🌙Bab Ketiga belas - Bunga

165 93 61
                                    

"Jangan buat kericuhan di sini!" tegas Fergie yang kesal sama sikap Siren.

"Huh! Saya akan senantiasa membencimu, Evine! Saya akan pergi membawa sekuntum rindu untukmu! Saya tidak akan lagi berada di sekitarmu! Saya benci kamu!" ketus Siren sambil mendorong Evine ke belakang.

Kemudian, ia pergi dengan isak tangis. Sebenarnya, Siren adalah mantannya Evine. Ia pernah menjalin sebuah hubungan kurun waktu lima tahun. Namun, saat kurang dari satu hari mereka menikah. Ayah Siren meninggal, dan ia masih tidak percaya jika Evine bukan Pembunuhnya.

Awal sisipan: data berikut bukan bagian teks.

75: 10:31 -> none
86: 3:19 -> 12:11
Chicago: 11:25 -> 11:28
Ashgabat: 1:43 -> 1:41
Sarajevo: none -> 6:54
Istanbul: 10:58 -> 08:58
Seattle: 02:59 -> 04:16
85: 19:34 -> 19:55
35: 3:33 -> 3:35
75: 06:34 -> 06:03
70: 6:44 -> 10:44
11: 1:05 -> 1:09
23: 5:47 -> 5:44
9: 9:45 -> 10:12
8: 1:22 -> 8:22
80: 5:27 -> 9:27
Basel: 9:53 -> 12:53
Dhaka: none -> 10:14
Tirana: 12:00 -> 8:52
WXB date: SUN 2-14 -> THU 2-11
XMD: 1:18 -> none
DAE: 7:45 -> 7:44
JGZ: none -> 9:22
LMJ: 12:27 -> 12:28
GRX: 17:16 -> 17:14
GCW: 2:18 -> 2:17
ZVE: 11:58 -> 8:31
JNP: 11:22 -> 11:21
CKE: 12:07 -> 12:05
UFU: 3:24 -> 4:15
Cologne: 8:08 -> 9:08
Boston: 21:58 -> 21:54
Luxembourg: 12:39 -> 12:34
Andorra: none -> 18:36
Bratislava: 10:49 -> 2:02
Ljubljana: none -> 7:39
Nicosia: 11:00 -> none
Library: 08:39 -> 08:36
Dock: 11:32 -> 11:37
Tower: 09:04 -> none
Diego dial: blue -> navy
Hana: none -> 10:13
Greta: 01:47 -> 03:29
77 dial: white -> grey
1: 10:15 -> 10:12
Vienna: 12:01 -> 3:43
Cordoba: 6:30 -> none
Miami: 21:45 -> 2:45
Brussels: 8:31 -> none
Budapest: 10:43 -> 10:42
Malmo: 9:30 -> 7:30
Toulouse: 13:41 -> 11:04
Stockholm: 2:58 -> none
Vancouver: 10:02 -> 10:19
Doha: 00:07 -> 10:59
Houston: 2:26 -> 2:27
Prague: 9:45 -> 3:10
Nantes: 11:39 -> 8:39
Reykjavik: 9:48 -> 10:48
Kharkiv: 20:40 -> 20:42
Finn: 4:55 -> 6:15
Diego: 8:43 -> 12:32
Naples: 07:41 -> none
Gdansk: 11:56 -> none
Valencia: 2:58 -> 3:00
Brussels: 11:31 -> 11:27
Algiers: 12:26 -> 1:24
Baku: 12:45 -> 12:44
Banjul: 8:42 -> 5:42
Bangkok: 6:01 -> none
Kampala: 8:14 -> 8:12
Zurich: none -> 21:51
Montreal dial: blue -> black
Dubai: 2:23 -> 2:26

Soalnya, Evine adalah orang yang terakhir komunikasi dengan ayahnya. Aslinya, bukan Evine pembunuhnya sebab saat itu Evine sedang pergi ke kolam milik Siren. Tiba-tiba, Evine melihat ayah Siren hanyut di dalam kolam.

Kemudian, Siren yang tiba-tiba datang. Lalu, melihat kejadian tersebut. Setelah itu, mengusir Evine dari tempat itu. Lalu, Siren menuduh bahwa Evine pembunuh. Padahal, Ayah Siren itu tidak sengaja terjatuh ke kolam. Semuanya itu adalah sebuah takdir yang harus direlakan. Semenjak itu, ia membenci Evine.

...

Siren pergi dari tempat tersebut, Evine dan sekelompok polisi bernapas lega.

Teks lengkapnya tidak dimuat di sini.